Opinion
February 24, 1986
Appeal from the Supreme Court, Queens County (Hyman, J.).
Judgment affirmed, with costs.
On or about September 6, 1976, the respondents were injured in an automobile accident in Nassau County which involved an allegedly uninsured vehicle. The car in which the respondents were riding was insured by the petitioner under a policy which provided coverage for accidents involving uninsured vehicles. A demand for arbitration was mailed by the respondents' attorney on April 11, 1983 to the petitioner's regional office in Suffolk County and was received on April 12, 1983. Printed clearly on the first page of the demand was the address of the office of the appellant responsible for handling respondents' claim, which was in Woodbury, New York, a community in Nassau County. The demand was, in fact, forwarded to the Woodbury office but, for some reason, on the back of the envelope containing the demand was stamped "RECEIVED, April 14, 1983, BROOKHAVEN DCO". Relying upon this date, the Woodbury office waited until May 3, 1983 to serve their petition to stay arbitration, one day after the 20-day Statute of Limitations of CPLR 7503 (c) had expired.

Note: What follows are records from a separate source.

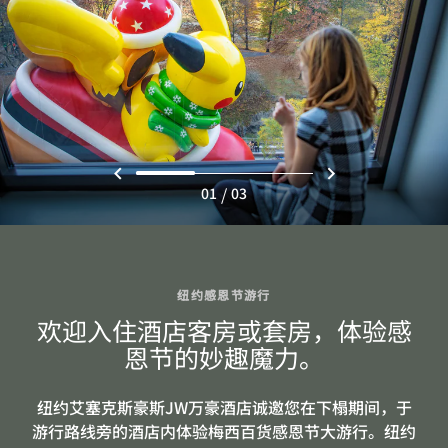
/
01
03
纽约感恩节游行
欢迎入住酒店客房或套房，体验感
恩节的妙趣魔力。
纽约艾塞克斯豪斯JW万豪酒店诚邀您在下榻期间，于
游行路线旁的酒店内体验梅西百货感恩节大游行。纽约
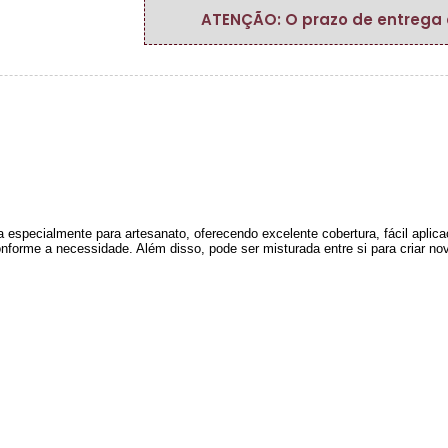
ATENÇÃO: O prazo de entrega do
a especialmente para artesanato, oferecendo excelente cobertura, fácil apl
nforme a necessidade. Além disso, pode ser misturada entre si para criar nov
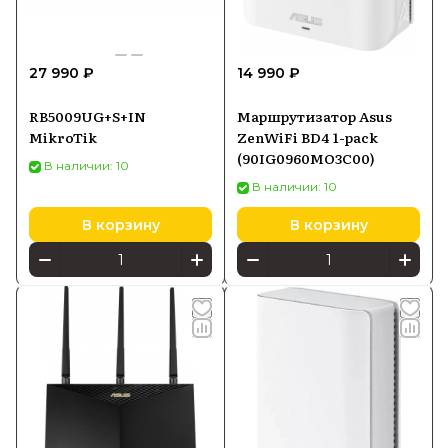
27 990 ₽
14 990 ₽
RB5009UG+S+IN
Маршрутизатор Asus
MikroTik
ZenWiFi BD4 1-pack
(90IG0960MO3C00)
В наличии: 10
В наличии: 10
В корзину
В корзину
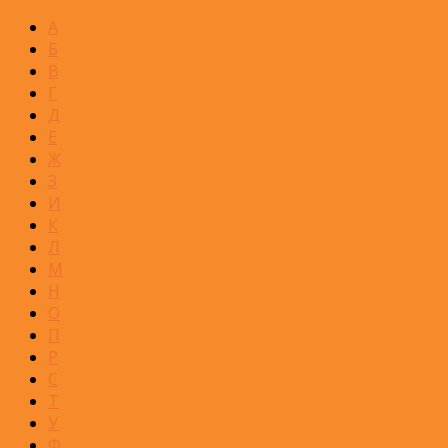
А
Б
В
Г
Д
Е
Ж
З
И
К
Л
М
Н
О
П
Р
С
Т
У
Ф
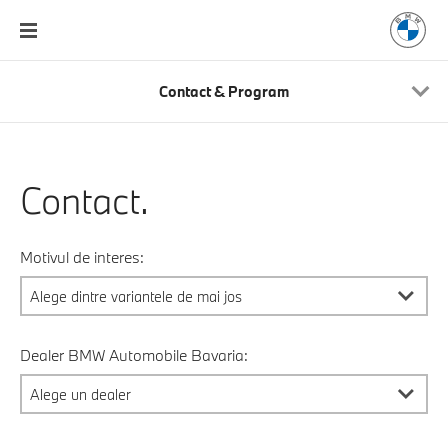
Contact & Program
Contact.
Motivul de interes:
Dealer BMW Automobile Bavaria:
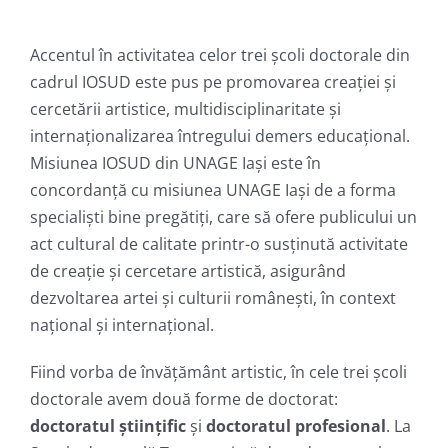
Accentul în activitatea celor trei şcoli doctorale din
cadrul IOSUD este pus pe promovarea creaţiei și
cercetării artistice, multidisciplinaritate şi
internaţionalizarea întregului demers educaţional.
Misiunea IOSUD din UNAGE Iași este în
concordanță cu misiunea UNAGE Iași de a forma
specialişti bine pregătiţi, care să ofere publicului un
act cultural de calitate printr-o susţinută activitate
de creaţie şi cercetare artistică, asigurând
dezvoltarea artei şi culturii româneşti, în context
național și internaţional.
Fiind vorba de învățământ artistic, în cele trei școli
doctorale avem două forme de doctorat:
doctoratul științific
și
doctoratul profesional
. La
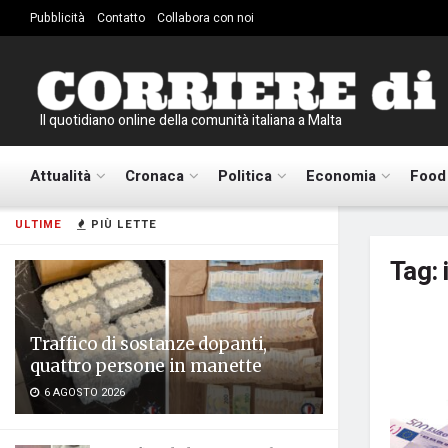
Pubblicità
Contatto
Collabora con noi
Il quotidiano online della comunità italiana a Malta
Attualità
Cronaca
Politica
Economia
Food
ULTIME
PIÙ LETTE
Tag:
Traffico di sostanze dopanti,
quattro persone in manette
6 AGOSTO 2026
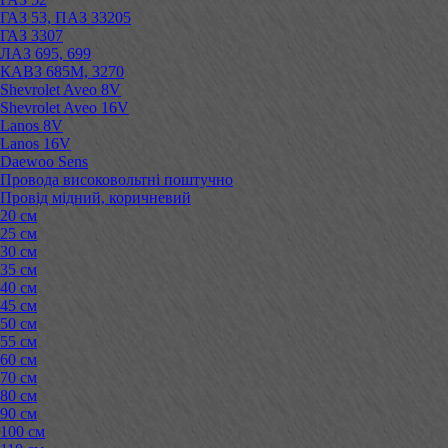
ГАЗ 53, ПАЗ 33205
ГАЗ 3307
ЛАЗ 695, 699
КАВЗ 685М, 3270
Shevrolet Aveo 8V
Shevrolet Aveo 16V
Lanos 8V
Lanos 16V
Daewoo Sens
Провода високовольтні поштучно
Провід мідний, коричневий
20 см
25 см
30 см
35 см
40 см
45 см
50 см
55 см
60 см
70 см
80 см
90 см
100 см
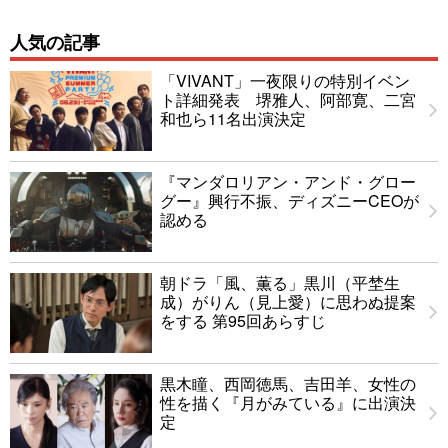
人気の記事
「VIVANT」一夜限りの特別イベン
ト詳細発表 堺雅人、阿部寛、二宮
和也ら11名出演決定
『マンダロリアン・アンド・グロー
グー』興行不振、ディズニーCEOが
認める
朝ドラ「風、薫る」黒川（平埜生
成）がりん（見上愛）に思わぬ提案
をする 第95回あらすじ
黒木瞳、西岡徳馬、吉田羊、女性の
性を描く『月がみている』に出演決
定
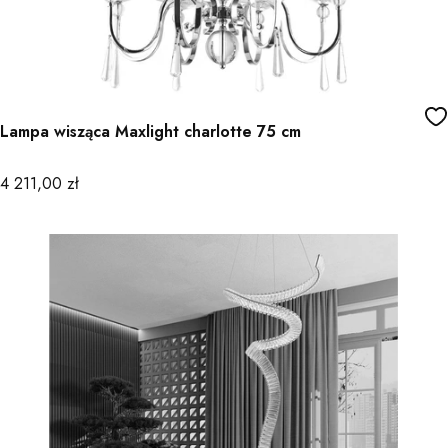
Lampa wisząca Maxlight charlotte 75 cm
Cena
4 211,00 zł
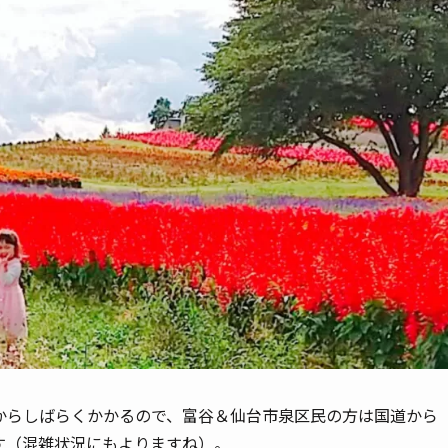
からしばらくかかるので、富谷＆仙台市泉区民の方は国道から
す（混雑状況にもよりますね）。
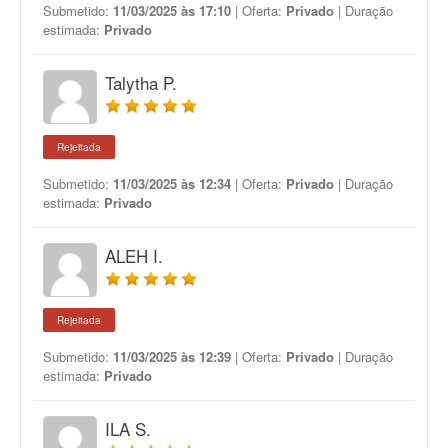
Submetido:
11/03/2025 às 17:10
| Oferta:
Privado
| Duração
estimada:
Privado
Talytha P.
Rejeitada
Submetido:
11/03/2025 às 12:34
| Oferta:
Privado
| Duração
estimada:
Privado
ALEH I.
Rejeitada
Submetido:
11/03/2025 às 12:39
| Oferta:
Privado
| Duração
estimada:
Privado
ILA S.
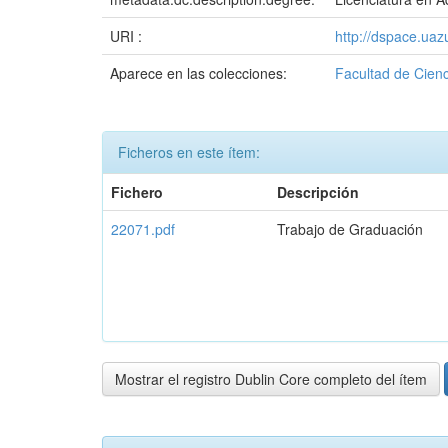
URI :
http://dspace.ua
Aparece en las colecciones:
Facultad de Cienc
Ficheros en este ítem:
Fichero
Descripción
22071.pdf
Trabajo de Graduación
Mostrar el registro Dublin Core completo del ítem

Under these circumstances, it cannot be said that the petitioner was deprived of a fair opportunity to respond to the demand for arbitration in timely fashion (see, Matter of CNA Ins. Co. v. Glass, 75 A.D.2d 600). To the contrary, the reason for petitioner's tardiness was the neglect of its own employees in stamping an incorrect date of receipt on the envelope containing the demand and subsequently relying upon that date (cf. Matter of Metropolitan Prop. Liab. Ins. Co. v. Boisette, 105 A.D.2d 785). Accordingly, the petitioner's application to stay arbitration was properly dismissed. Gibbons, J.P., Thompson, Brown and Weinstein, JJ., concur.